### EXERCISE OBJECTIVE
The records that follow must be repeated exactly, except for their pictures.

[Pixel coordinate grounding data]
----------------------------------------
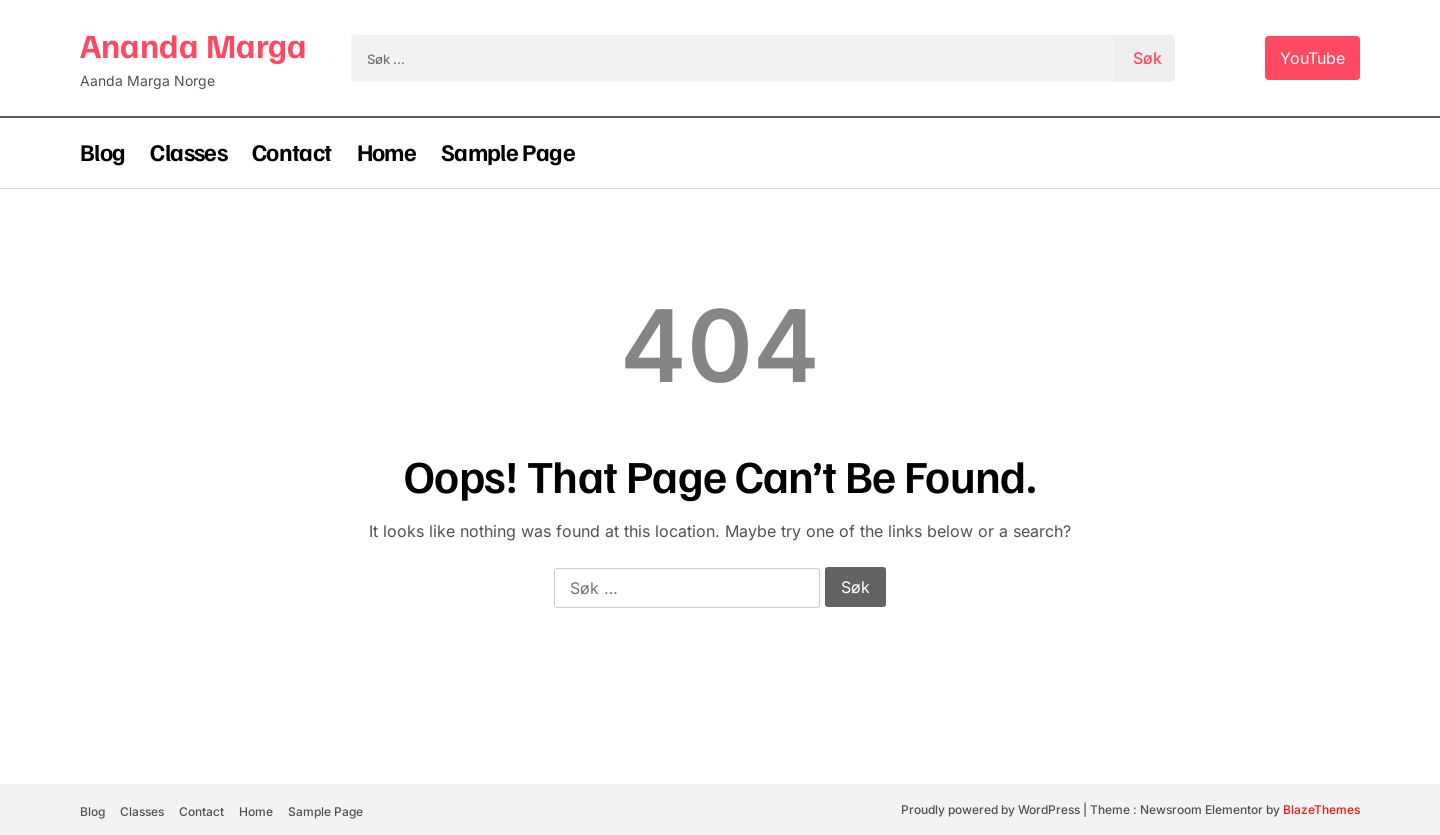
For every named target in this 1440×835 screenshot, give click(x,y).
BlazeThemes (1321, 809)
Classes (188, 151)
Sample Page (508, 151)
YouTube (1312, 58)
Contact (292, 151)
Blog (102, 151)
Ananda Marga (193, 44)
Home (386, 151)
----------------------------------------
### EXERCISE ANSWER
For every named target in this 1440×835 screenshot, give click(x,y).
BlazeThemes (1321, 809)
Classes (188, 151)
Sample Page (508, 151)
YouTube (1312, 58)
Contact (292, 151)
Blog (102, 151)
Ananda Marga (193, 44)
Home (386, 151)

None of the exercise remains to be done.